RoofPredict can help operations teams keep job status, estimate status, production notes, and closeout milestones in one workflow. That matters because financial control depends on clean handoffs. An estimate that never becomes a clean job file will be hard to bill. A change order that stays in a text thread may never reach accounting. A completed job without closeout photos or warranty details can delay final payment.

Use RoofPredict for operational visibility and use accounting, payroll, tax, and insurance systems for formal financial records. The two workflows should support each other, but they should not be confused.

A useful setup is to define the financial handoff points around each job stage. At estimate approval, confirm scope, price, payment terms, and exclusions. At production scheduling, confirm material orders, labor plan, subcontractor cost, permit status, and expected billing milestones. During production, capture approved changes before extra work becomes invisible. At closeout, confirm photos, inspection notes, warranty information, final invoice status, and collection responsibility.

That workflow gives the owner a cleaner management view. Instead of asking whether crews are busy, the owner can ask which jobs are ready to bill, which jobs have unapproved changes, which jobs are waiting on payment, which jobs are missing closeout documentation, and which jobs are drifting from the original cost plan. Those are the questions that connect operations to cash.

FAQs

What financial mistake hurts roofing companies fastest?

Poor cash flow usually creates the fastest pressure. A company can sell profitable jobs and still struggle if deposits, invoices, receivables, payroll, taxes, and supplier bills are not managed on a forward-looking cash plan.

Should a roofing company use one standard markup?

Usually no. Job complexity, labor risk, material volatility, overhead, permit handling, warranty exposure, and sales cost vary by project type. Owners should build pricing with a CPA or adviser instead of relying on one habit-based markup.

What records should a roofing company keep?

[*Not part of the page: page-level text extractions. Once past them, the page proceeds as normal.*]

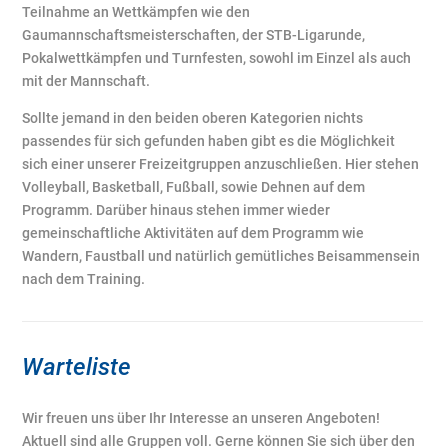
Teilnahme an Wettkämpfen wie den
Gaumannschaftsmeisterschaften, der STB-Ligarunde,
Pokalwettkämpfen und Turnfesten, sowohl im Einzel als auch
mit der Mannschaft.
Sollte jemand in den beiden oberen Kategorien nichts
passendes für sich gefunden haben gibt es die Möglichkeit
sich einer unserer Freizeitgruppen anzuschließen. Hier stehen
Volleyball, Basketball, Fußball, sowie Dehnen auf dem
Programm. Darüber hinaus stehen immer wieder
gemeinschaftliche Aktivitäten auf dem Programm wie
Wandern, Faustball und natürlich gemütliches Beisammensein
nach dem Training.
Warteliste
Wir freuen uns über Ihr Interesse an unseren Angeboten!
Aktuell sind alle Gruppen voll. Gerne können Sie sich über den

Keep records that clearly show income, expenses, payroll, purchases, sales, job costs, tax support, contracts, change orders, receipts, invoices, and payments. IRS guidance says records should support business transactions and tax return items.

Can subcontractors solve payroll cash flow problems?

Not by itself. Worker classification must be legally correct. IRS and DOL guidance warn that misclassifying employees as independent contractors can create tax and wage-hour exposure.

How can RoofPredict help prevent financial mistakes?

RoofPredict can help track estimates, job status, production milestones, change-order visibility, and closeout tasks. It supports operational discipline, but formal accounting, tax, payroll, and insurance decisions still need qualified professional review.